Era uma vez (2)

Ontem, trocando figurinhas com Wilson Bueno, transcrevi trechos de um artigo do jornalista Luiz Geraldo Mazza (Iguaçu, o nosso Ganges, o nosso Reno) publicado em 1992, um privilégio das estantes dos colecionadores. Da mesma safra, o jornalista João Dedeus Freitas Netto rememorou a tradição curitibana de bem morar.

Quem foi João Dedeus Freitas Netto? Parafraseando Ernani Buchmann (ao se referir a Nireu Teixeira), “trata-se de um homem de múltiplas profissões, ainda que o tomem por jornalista, médico e jogador de basquete”. Notável jornalista, filho de um notável jornalista, Rodrigo de Freitas (1888 – 1945), irmão de dois jornalistas igualmente brilhantes, o falecido João Dedeus praticamente cresceu dentro da redação de O Dia, na Praça Carlos Gomes, 24. Estudante de Medicina em 1943, não chegou a freqüentar o segundo ano: foi convocado para o 4.º Escalão da FEB e, em 1945, serviu na Itália, junto ao Hospital do Banco de Sangue, em Montese.

Curitiba, tradição de bem morar (Do fogão de lenha ao lambrequim), é o título do artigo para a Memória da Curitiba Urbana. Nele, evidentemente, João Dedeus Freitas Netto ressalta que o edifício, a habitação coletiva, surgiu por contingência social, com o uso do solo cada vez mais difícil.
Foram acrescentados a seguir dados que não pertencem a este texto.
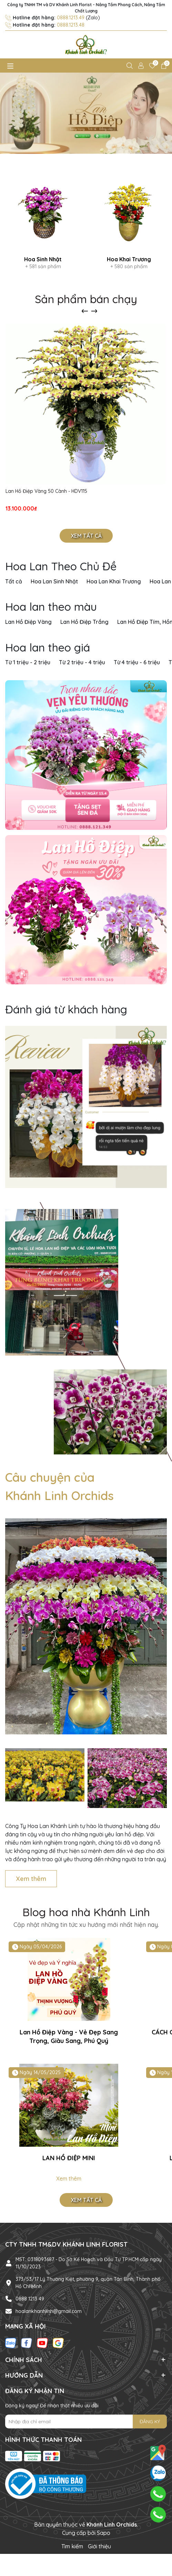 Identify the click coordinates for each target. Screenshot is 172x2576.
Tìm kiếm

E, paradoxalmente, o modismo, alimentando o esnobismo e a ostentação, de certa forma empobreceu o bem morar de ponderável camada social de maior poder aquisitivo (é um tal de places, de goldens, de gardens). Freitas Netto enumera então as perdas e ganhos do bem morar: o fogão a lenha (também aquecedor e calefador); a madeira (de material para construção a elemento plástico); o limpador de chaminé (que levou consigo a lenda da cegonha); os móveis do Paraná que tinham notoriedade nacional (o fim do guarda-comida e da cristaleira); segurança (do ganso, o cachorro de polaco, ao alarme eletrônico); tudo naquela pequena Curitiba onde as casas e edifícios tinham até apelido.

Ah, os apelidos das casas e edifícios: a “Mansão das Rosas”, no Alto da Glória, reunia em noites memoráveis a sociedade curitibana. A grande anfitriã, dona Mercedes Fontana (matriarca da elite ervateira), passeava com seu carro de placa n.º 1 pelas aléias do Passeio Público, privilégio só a ela concedido. Da mansão aristocrata à edificação moderna, conta Freitas Netto: “A primeira construção de moderna arquitetura, ali na Comendador Fontana, não foi bem entendida pelos curitibanos, que lhe deram o epíteto de ‘estrebaria’, tributo pago pelo pioneirismo do grande arquiteto paranaense Vilanova Artigas. Depois vieram os edifícios. O Palácio Avenida, do Feres Merhy, hoje preservado pelo Bamerindus (HSBC); o edifício Garcez, primeiro arranha-céu curitibano; o ‘balança-mas-não-cai’, na Cândido Lopes com Ébano Pereira; o ‘signal’, com suas faixas vermelhas na fachada (referência a uma pasta de dente), na Avenida Rio Branco; o ‘eletrocardiograma’, na Comendador Araújo”.

E os lambrequins, Freitas Neto, onde foram parar os lambrequins?

“A gradativa escassez de madeira fez com que a alvenaria se tornasse mais barata. O concreto substituiu as vigas de peroba, de canela, de araribá, e as construções perderam o encanto dos lambrequins, dos assoalhos de tábuas largas, das varandas de grades de madeira torneada. O lambrequim, enfeite de madeira recortada, no beiral da casa, era obra artesanal. Até concursos se realizavam para pôr à prova a imaginação e a criatividade de quem os confeccionava, muitas vezes os próprios moradores, usando arcos de serra.” E a lenda da cegonha, Freitas Netto, onde foi parar a lenda da cegonha?

“Com o fogão a lenha desapareceu, também, um profissional de curioso aspecto: o limpador de chaminés. E o limpador de chaminés levou com ele a lenda de que Papai Noel e a cegonha chegavam às casas por aquela via…”

Era uma vez. Hoje Papai Noel e a cegonha são encontrados apenas nos shoppings que, curiosamente, são desprovidos de chaminés.